Arising problems: 1) necessity to superimpose images and to perform preliminary
geometric corrections; 2) removal (suppression) of different kinds of noise and
residual superimposing errors while providing edge/detail preservation and component
mean level retaining for homogeneous regions.
1.2. Optical grey-scale and color images
The main problems are image defocusing and presence of different kinds of noises and
other distortions.
1.3. Medical images
High level of speckle is typical for ultrasound images (like for synthetic aperture radar
(SAR) images), the other types are also corrupted by different noise and/or distorted.
2. Image primary analysis (statistical, spectral-correlation) and service functions
Assumes possibility to perform the following functions:
- selection of the region for analysis including both rectangular and arbitrary shape
fragments pointed by the User;
- determination of selected fragment statistical characteristics (mean, variance, relative
variance and its robust estimation, asymmetry coefficient and curtosis);
- hystogram forming and its representation in different (selected) modes;
- service functions like color palette selection, contrast enhancement, scaling, fragment
value analysis, fragment cutting and passportization, 3-D visualization;
- visualization of image line and row cross-sections;
- derivation of 2-D spectrum and autocorrelation function for selected fragment of
rectangular shapes (dimensions being the powers of 2) and these data visualization;
3. Image correction and superimposing techniques and their accuracy analysis
3.1. Existing methods: linear (affine transforms) and nonlinear (polynomial)
Based on: a) cross-correlation, b) control point selection and transform parameter
derivation, a priori knowledge can be taken into account as well for transform model
selection and updating.
3.2. Assumptions:
- equal error variances of determination of control point coordinates;
- gaussian distribution of errors;
- the used model corresponds well to really occurring distortions.
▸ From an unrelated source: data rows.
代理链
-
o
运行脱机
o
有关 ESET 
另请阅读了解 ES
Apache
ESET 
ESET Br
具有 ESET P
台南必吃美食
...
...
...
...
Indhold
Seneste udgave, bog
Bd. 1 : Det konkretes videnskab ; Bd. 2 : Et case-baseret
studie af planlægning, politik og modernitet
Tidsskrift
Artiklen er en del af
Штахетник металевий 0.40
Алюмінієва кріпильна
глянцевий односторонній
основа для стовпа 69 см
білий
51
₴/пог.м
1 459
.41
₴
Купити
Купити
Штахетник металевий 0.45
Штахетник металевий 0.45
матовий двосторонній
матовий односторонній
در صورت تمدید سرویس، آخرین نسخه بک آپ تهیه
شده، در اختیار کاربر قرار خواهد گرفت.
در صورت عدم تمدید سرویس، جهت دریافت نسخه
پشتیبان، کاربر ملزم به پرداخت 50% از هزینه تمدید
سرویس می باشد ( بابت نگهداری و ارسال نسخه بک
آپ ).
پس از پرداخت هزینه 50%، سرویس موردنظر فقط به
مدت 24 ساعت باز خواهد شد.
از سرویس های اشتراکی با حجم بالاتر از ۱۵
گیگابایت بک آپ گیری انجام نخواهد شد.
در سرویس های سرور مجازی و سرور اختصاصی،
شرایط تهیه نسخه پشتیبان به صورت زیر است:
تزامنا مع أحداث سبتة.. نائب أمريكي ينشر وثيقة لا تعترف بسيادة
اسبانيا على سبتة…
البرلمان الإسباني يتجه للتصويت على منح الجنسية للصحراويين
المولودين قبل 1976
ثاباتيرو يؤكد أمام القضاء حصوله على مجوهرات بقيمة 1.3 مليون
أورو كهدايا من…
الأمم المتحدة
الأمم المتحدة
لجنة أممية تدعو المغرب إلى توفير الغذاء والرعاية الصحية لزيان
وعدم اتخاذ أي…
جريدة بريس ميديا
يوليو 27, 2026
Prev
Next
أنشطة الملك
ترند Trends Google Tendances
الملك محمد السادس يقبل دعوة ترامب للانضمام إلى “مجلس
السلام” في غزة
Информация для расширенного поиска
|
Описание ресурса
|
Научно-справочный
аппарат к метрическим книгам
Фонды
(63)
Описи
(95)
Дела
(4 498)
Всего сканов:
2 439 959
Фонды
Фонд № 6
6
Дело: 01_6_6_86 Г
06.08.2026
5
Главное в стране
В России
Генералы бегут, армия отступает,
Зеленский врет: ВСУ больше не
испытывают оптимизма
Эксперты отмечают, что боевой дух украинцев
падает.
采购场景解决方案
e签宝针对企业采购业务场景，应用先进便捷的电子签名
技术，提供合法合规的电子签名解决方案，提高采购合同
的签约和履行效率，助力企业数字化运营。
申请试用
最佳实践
3.3. Proposed methods are based on quasioptimal selection of control point
spatial locations, determination of proposed transform parameters, transform
performing and image interpolation
Analysis of the superimposing accuracy shows the following:
- control point location and their number considerably influence on the image
superimposing accuracy;
- for images with approximately equal Xm and Ym it is not reasonable to use more
than 7-12 control points;
- to get minimal superimposing errors control points should be placed as sparsely as
possible in the sense of maximal total distance between them.
3.4. Experimental results of the proposed nonlinear superimposing technique
application
The total accuracyof Ka-band image-to-image superimposing characterized by rms
value equals to 1.97 (expressed in pixel dimension) , for superimposing of X-band
image to Ka-band HH one the estimated rms=3.06.
Conclusion: the residual superimposing errors are of about one resolution
element.
4. Image component filtering
Several original filtering techniques have been proposed by our group:
Modified sigma filter and adaptive hard-switching and iterative algorithms
Ka-band radar images:
original image output image after processing by
adaptive hard-switching filter
5. Image restoration
Several original image restoration techniques have been proposed by our group:
They are based on adaptive hard-switching and iterative restoration procedures.
Blurred image corrupted by additive and
impulsive noise
Restored image using iterative
procedure with restrictions
6. Edge/detail detection, line (contour) thinning.
A wide set of edge/detail detection and line thinning algorithms (icluding
proposed ones) have been implemented in designed software.